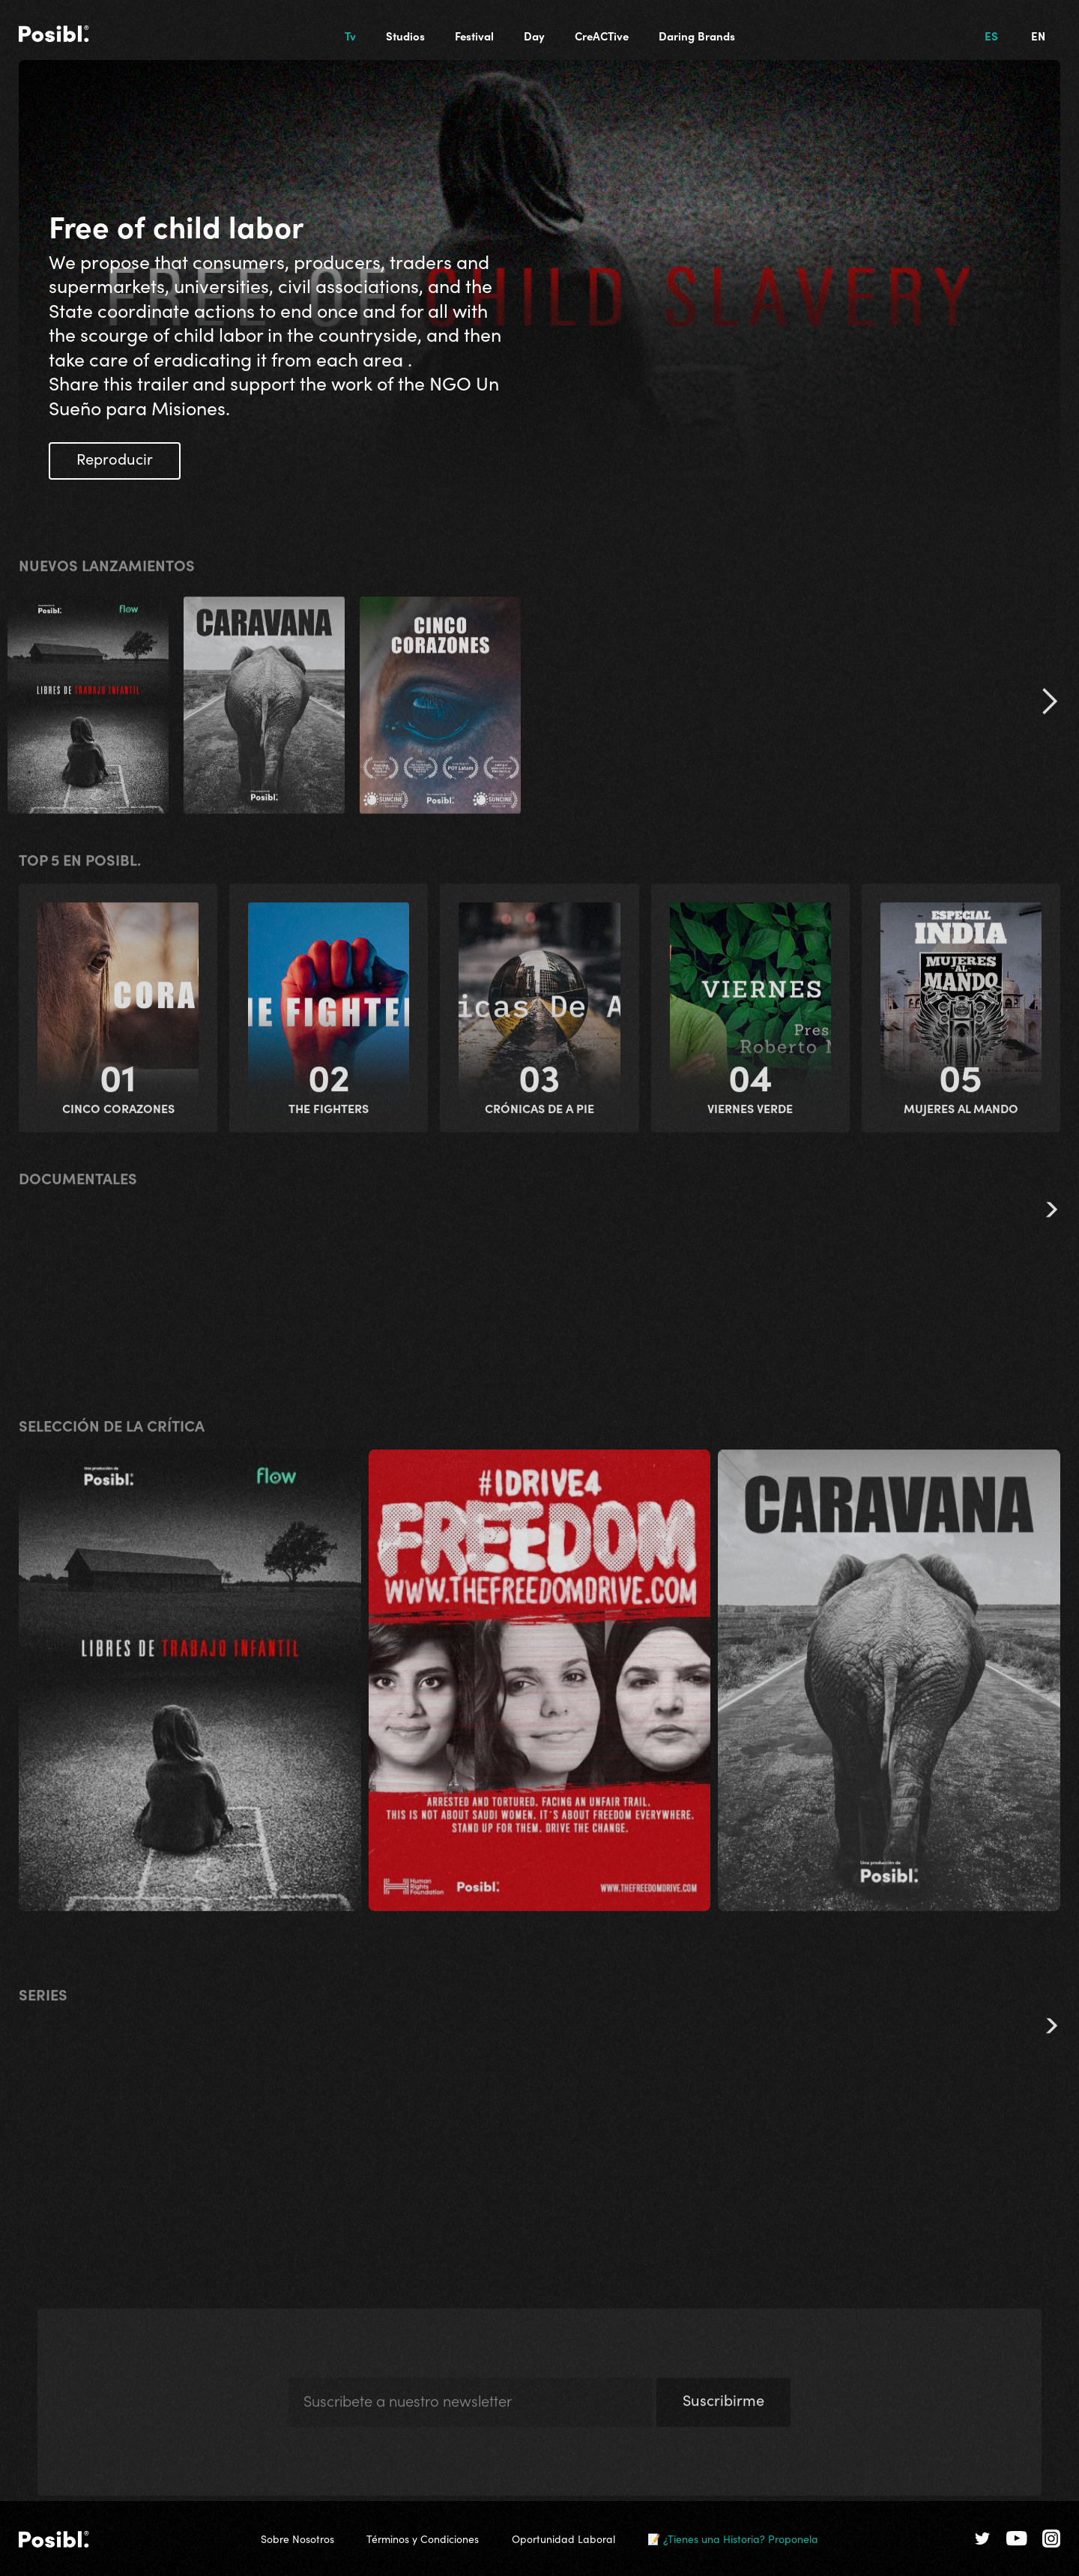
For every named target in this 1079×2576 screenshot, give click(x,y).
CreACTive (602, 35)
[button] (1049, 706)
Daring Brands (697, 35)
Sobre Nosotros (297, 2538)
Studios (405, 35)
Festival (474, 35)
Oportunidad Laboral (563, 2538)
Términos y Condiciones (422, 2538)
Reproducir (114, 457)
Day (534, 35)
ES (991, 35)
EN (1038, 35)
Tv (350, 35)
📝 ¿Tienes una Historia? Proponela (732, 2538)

==*==

**What you will do**
Exactly as given, set down each line of the material, but include no pictures.

**Response area**
For every named target in this 1079×2576 screenshot, give click(x,y).
CreACTive (602, 35)
[button] (1049, 706)
Daring Brands (697, 35)
Sobre Nosotros (297, 2538)
Studios (405, 35)
Festival (474, 35)
Oportunidad Laboral (563, 2538)
Términos y Condiciones (422, 2538)
Reproducir (114, 457)
Day (534, 35)
ES (991, 35)
EN (1038, 35)
Tv (350, 35)
📝 ¿Tienes una Historia? Proponela (732, 2538)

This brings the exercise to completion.